# How do you find the slope of a line that is a) parallel to the line given and b)perpendicular to the line with the given equation 2x-5y = -7?

May 19, 2015

If a line is expressed by the equation $y = m x + c$ then $m$ is the slope and $c$ is the intercept.

Starting with the equation given, first add $5 y$ to both sides to get:

$2 x = 5 y - 7$

Add $7$ to both sides to get:

$2 x + 7 = 5 y$

Divide both sides by $5$ to get:

$\frac{2}{5} x + \frac{7}{5} = y$

In other words $y = \frac{2}{5} x + \frac{7}{5}$

Comparing with $y = m x + c$, we see that the slope is $\frac{2}{5}$ and the intercept is $\frac{7}{5}$.

Any line parallel to this line will have the same slope: $\frac{2}{5}$.

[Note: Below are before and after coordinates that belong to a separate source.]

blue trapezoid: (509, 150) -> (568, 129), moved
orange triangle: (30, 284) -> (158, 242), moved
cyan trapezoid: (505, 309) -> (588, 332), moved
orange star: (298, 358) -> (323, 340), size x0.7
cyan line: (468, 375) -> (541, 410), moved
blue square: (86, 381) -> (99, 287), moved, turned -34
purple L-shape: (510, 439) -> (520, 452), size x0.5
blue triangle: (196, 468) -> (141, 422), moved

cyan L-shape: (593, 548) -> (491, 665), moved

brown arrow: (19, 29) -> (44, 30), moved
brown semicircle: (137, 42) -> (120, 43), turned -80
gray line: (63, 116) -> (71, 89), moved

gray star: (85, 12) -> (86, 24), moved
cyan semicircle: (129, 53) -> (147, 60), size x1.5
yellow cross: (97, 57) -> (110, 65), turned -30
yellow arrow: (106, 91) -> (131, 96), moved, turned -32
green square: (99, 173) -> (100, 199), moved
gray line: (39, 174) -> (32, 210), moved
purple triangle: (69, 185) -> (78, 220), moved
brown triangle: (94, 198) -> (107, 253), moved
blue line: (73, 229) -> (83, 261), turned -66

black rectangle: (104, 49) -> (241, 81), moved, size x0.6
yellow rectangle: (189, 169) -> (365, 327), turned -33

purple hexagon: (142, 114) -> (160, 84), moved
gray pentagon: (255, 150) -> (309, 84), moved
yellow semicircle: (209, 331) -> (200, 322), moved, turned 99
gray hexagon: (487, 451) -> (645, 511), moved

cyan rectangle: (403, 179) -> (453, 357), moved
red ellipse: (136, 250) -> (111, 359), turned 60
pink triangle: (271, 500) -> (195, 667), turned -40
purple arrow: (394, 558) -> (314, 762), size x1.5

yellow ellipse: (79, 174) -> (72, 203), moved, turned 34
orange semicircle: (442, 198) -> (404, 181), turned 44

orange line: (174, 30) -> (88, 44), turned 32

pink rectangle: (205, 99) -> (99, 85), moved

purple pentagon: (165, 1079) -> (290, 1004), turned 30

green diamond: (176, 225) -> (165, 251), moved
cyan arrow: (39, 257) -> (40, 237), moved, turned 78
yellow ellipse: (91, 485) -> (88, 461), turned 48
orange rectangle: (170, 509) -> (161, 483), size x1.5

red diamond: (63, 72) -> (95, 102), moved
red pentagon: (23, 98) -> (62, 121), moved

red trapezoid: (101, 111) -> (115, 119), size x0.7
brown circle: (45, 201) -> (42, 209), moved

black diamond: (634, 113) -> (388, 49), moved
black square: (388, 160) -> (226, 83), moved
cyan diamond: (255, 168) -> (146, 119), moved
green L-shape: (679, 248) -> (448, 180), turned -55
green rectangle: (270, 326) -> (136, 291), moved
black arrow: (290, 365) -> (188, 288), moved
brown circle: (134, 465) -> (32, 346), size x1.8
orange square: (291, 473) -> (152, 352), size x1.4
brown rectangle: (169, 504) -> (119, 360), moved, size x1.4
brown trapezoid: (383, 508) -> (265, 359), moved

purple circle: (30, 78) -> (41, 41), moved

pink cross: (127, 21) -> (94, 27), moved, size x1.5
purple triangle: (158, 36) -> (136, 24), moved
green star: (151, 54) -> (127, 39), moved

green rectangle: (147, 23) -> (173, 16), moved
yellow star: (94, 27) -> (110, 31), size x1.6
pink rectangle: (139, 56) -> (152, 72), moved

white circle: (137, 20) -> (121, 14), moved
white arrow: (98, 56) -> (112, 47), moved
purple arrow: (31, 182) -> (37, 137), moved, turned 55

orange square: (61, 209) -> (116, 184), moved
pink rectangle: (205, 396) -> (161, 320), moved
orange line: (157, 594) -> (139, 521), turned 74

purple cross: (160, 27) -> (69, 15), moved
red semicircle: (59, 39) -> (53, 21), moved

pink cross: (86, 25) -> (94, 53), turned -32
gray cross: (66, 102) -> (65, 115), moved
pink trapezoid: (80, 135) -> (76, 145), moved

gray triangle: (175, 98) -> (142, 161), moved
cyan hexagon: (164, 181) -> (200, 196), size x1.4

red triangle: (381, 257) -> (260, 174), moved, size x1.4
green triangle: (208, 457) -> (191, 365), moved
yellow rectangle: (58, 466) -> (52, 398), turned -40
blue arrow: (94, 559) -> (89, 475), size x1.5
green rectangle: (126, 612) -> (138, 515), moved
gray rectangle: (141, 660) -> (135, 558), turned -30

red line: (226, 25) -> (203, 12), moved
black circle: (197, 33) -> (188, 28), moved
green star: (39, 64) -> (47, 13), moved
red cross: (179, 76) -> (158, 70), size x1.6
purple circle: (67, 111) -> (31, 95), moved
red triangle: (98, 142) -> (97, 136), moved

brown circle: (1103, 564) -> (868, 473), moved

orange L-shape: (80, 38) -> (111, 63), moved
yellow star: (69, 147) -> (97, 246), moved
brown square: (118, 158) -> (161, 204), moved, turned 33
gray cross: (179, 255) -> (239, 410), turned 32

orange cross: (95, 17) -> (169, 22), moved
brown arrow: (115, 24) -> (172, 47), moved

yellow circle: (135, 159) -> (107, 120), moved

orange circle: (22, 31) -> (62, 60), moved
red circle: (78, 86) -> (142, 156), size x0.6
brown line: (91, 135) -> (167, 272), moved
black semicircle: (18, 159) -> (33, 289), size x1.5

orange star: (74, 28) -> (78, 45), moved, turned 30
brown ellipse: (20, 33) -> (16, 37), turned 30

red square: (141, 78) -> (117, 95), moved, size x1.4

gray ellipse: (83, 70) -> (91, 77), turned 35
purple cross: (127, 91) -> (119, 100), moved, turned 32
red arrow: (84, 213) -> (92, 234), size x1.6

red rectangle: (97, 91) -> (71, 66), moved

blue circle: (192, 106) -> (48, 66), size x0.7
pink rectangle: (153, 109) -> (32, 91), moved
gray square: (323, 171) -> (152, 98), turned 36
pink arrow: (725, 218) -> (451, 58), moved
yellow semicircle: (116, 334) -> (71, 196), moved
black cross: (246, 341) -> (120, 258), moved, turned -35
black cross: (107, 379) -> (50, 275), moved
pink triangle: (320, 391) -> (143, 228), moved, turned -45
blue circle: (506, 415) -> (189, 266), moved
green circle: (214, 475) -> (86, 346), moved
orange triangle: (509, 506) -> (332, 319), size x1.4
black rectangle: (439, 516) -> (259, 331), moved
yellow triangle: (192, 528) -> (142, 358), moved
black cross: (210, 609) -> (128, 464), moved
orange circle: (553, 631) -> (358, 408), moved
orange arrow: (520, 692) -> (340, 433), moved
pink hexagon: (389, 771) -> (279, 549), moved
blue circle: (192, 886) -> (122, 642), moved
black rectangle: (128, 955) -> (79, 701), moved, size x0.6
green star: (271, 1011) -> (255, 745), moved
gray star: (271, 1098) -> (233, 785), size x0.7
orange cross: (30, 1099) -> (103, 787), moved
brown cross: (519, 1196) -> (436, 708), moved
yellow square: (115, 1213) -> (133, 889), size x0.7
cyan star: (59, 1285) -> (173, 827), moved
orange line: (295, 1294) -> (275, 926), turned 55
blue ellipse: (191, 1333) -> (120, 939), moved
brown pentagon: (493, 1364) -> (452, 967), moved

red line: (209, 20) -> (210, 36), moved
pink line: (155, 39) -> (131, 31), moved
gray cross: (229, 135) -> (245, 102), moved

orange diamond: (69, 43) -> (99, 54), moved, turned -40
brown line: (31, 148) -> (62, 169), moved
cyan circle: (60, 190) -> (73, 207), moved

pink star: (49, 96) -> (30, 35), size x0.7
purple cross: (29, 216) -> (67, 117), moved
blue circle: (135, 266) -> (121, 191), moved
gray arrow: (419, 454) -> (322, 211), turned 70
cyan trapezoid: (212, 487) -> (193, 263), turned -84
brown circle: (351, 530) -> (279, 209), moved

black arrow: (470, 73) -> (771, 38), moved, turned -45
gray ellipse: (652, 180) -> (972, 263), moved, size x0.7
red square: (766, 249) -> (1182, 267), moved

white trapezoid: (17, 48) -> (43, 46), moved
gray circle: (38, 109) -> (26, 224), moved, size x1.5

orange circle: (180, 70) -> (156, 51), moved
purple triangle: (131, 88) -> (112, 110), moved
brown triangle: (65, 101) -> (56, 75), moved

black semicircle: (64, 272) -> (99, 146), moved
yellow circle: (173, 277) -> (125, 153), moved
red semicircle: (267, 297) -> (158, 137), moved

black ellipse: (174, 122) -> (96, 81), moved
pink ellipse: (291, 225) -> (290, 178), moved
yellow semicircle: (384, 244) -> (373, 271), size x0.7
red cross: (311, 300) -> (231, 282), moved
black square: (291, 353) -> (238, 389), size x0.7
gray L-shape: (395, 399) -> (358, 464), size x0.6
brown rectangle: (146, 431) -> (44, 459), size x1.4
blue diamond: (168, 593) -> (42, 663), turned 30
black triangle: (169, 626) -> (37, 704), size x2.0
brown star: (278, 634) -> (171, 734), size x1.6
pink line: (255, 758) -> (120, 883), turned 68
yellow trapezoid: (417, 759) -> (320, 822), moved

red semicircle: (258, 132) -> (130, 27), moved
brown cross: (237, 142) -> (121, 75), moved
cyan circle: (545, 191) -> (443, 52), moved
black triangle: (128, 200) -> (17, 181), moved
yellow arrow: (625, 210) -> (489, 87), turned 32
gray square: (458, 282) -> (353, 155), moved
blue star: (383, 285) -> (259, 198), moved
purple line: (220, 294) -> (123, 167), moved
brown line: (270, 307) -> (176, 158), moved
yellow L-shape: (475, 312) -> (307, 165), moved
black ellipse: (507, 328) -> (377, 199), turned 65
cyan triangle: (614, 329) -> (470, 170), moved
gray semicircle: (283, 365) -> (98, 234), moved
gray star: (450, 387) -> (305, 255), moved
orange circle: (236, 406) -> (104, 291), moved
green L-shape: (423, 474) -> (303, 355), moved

Any line perpendicular to a line of slope $\frac{2}{5}$ will have a slope of $- \frac{5}{2}$.

There are several ways to see this.

For example, consider the following steps:
(1) Reflect the original line in the line $y = x$. This will have the effect of swapping $x$ and $y$ in the original equation.
(2) Reflect the line in the $x$ axis, given by the equation $y = 0$. This will have the effect of inverting the sign of the $y$ coordinate.

The total effect of (1) followed by (2) is a rotation of $\frac{\pi}{2}$. That is, the resulting line is perpendicular to the line you started with.

Starting with your original line this will result in a line with equation $- 2 y - 5 x = - 7$, which can be reformulated as:
$y = - \left(\frac{5}{2}\right) x + \frac{7}{2}$. This has slope $- \frac{5}{2}$ as predicted.